Supplement capture Which sample tables or appendices are available?
Sample recovery Which sample rows can be recovered with defensible lineage?
Locality recovery Which recovered samples already have usable site evidence?
Chronology recovery Which recovered samples already have usable date evidence?
Coordinate derivation Which recovered samples already have mappable coordinate support?
Publication readiness Which projects are credible enough to move into public map and country surfaces?

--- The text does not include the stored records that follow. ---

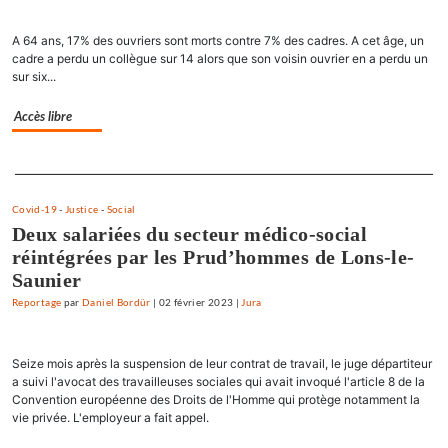
A 64 ans, 17% des ouvriers sont morts contre 7% des cadres. A cet âge, un
cadre a perdu un collègue sur 14 alors que son voisin ouvrier en a perdu un
sur six...
Accès libre
Separateur
Covid-19
-
Justice
-
Social
Deux salariées du secteur médico-social
réintégrées par les Prud’hommes de Lons-le-
Saunier
Reportage
par
Daniel Bordür
|
02 février 2023
|
Jura
Seize mois après la suspension de leur contrat de travail, le juge départiteur
a suivi l'avocat des travailleuses sociales qui avait invoqué l'article 8 de la
Convention européenne des Droits de l'Homme qui protège notamment la
vie privée. L'employeur a fait appel.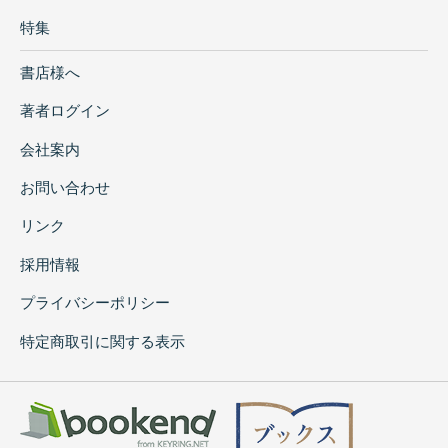
特集
書店様へ
著者ログイン
会社案内
お問い合わせ
リンク
採用情報
プライバシーポリシー
特定商取引に関する表示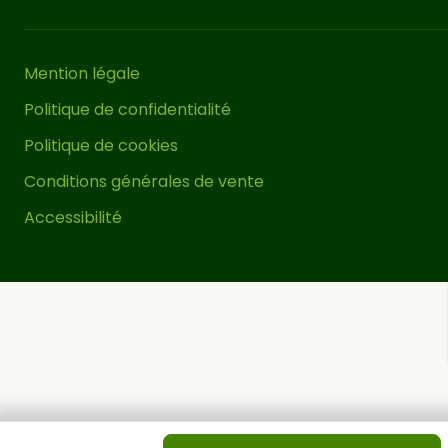
utilisé dans la construction de maisons
bois pour la première résidence.
Mention légale
Vous pouvez couvrir le toit de ce
Politique de confidentialité
carport pour voiture avec une solution
telle qu’une bâche, un auvent
Politique de cookies
coulissant, du canisse ou d’autres
Conditions générales de vente
solutions similaires pour obtenir un
Accessibilité
espace ombragé et protégé du vent et
de la pluie. Pour une stabilité correcte
de ce carport pour voiture, il est
essentiel de
.
le fixer correctement au sol
Pour ce faire, nous vous
recommandons d’utiliser nos supports
métalliques et d’acheter les vis
appropriées en fonction de la surface
sur laquelle il sera installé.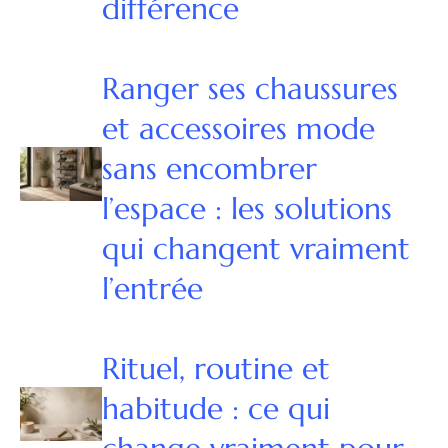
différence
Ranger ses chaussures
et accessoires mode
sans encombrer
l’espace : les solutions
qui changent vraiment
l’entrée
Rituel, routine et
habitude : ce qui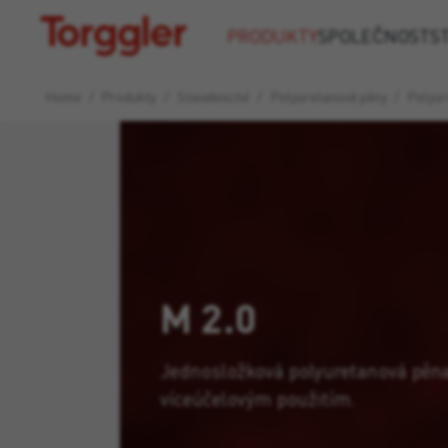
Torggler
PRODUKTY
SPOLEČNOST
S
Home
/
Produkty
/
Stavebnictví
/
Polyuretanové pěny
/
Polyur
M 2.0
Jednosložková polyuretanová pěn
víceúčelovým použitím.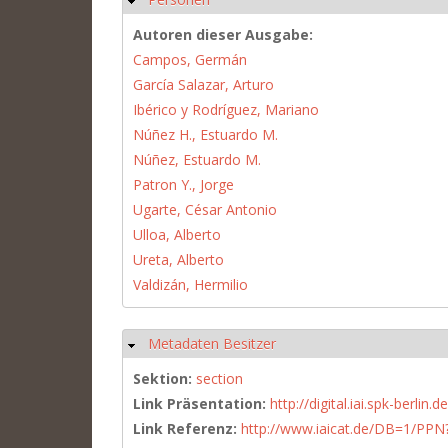
Autoren dieser Ausgabe:
Campos, Germán
García Salazar, Arturo
Ibérico y Rodríguez, Mariano
Núñez H., Estuardo M.
Núñez, Estuardo M.
Patron Y., Jorge
Ugarte, César Antonio
Ulloa, Alberto
Ureta, Alberto
Valdizán, Hermilio
Metadaten Besitzer
Ausblenden
Sektion:
section
Link Präsentation:
http://digital.iai.spk-berli
Link Referenz:
http://www.iaicat.de/DB=1/P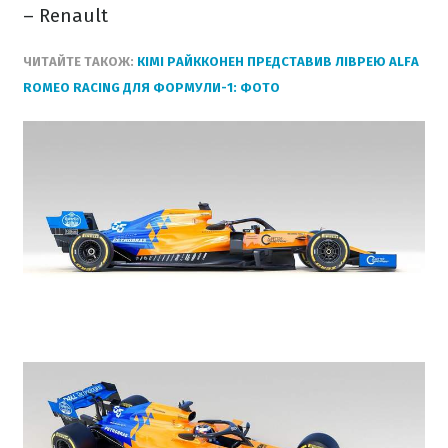
– Renault
ЧИТАЙТЕ ТАКОЖ:
КІМІ РАЙККОНЕН ПРЕДСТАВИВ ЛІВРЕЮ ALFA
ROMEO RACING ДЛЯ ФОРМУЛИ-1: ФОТО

This is not busywork around the science. It is the work that determines whether public scientific language can be trusted.

What You Can Learn Here

  • which tracked projects still need paper capture
  • which papers already have archived supplementary material
  • which projects already carry archive-native sample identifiers
  • which projects already ship a reviewed sample master
  • which recovered sample rows already have direct site evidence and which still remain at project-level or region-level posture
  • which recovered sample rows already have normalized chronology and which remain unresolved
  • which projects are blocked at paper capture, supplement ingestion, sample identity extraction, site extraction, or chronology extraction
  • which manual curation tasks still block sample identity, exact site, chronology, or coordinate recovery

Repository-Owned Records Behind Intake

The intake chain is intentionally explicit. Important governed files include:

  • data/adna/governance/source_library/tracked_project_and_paper_inventory.json
  • data/adna/governance/source_library/project_registry.json
  • data/adna/governance/source_library/paper_registry.json
  • data/adna/governance/source_library/supplement_acquisition_checklist.json
  • data/adna/governance/source_library/supplement_file_family_audit.json
  • data/adna/governance/source_library/source_intake_audit.json
  • data/adna/governance/source_library/project_recovery_stage_review.json
  • data/adna/governance/source_library/project_sample_master_completeness.json
  • data/adna/species/<species-slug>/normalized/sample_master.json
  • data/adna/governance/source_library/project_sample_site_review.json
  • data/adna/species/<species-slug>/normalized/sample_sites.json
  • data/adna/species/<species-slug>/review/locality_worksheet.json
  • data/adna/species/<species-slug>/review/sample_locality_evidence.json
  • data/adna/governance/source_library/project_sample_chronology_review.json
  • data/adna/species/<species-slug>/normalized/sample_chronology.json
  • data/adna/governance/source_library/sample_identity_ambiguity_ledger.json
  • data/adna/governance/source_library/sample_locality_conflict_ledger.json
  • data/adna/governance/source_library/sample_chronology_ambiguity_ledger.json
  • data/adna/governance/source_library/site_name_normalization_dictionary.json
  • data/adna/governance/source_library/reference_stash_reconciliation.json
  • data/adna/governance/source_library/source_blocker_review.json
  • data/adna/governance/source_library/project_expected_sample_yield_review.json
  • data/adna/governance/source_library/manual_curation_worklist.json
  • data/adna/governance/source_library/source_recovery_release_guard.json

These records make it possible to see where a project is still thin, where a sample can already support public claims, and where the repository has chosen to stay narrow rather than overstate confidence.

Governed Capture Storage

Tracked paper pages and archive metadata pages remain part of the governed source library, but they no longer need to live as large raw HTML blobs in the working tree.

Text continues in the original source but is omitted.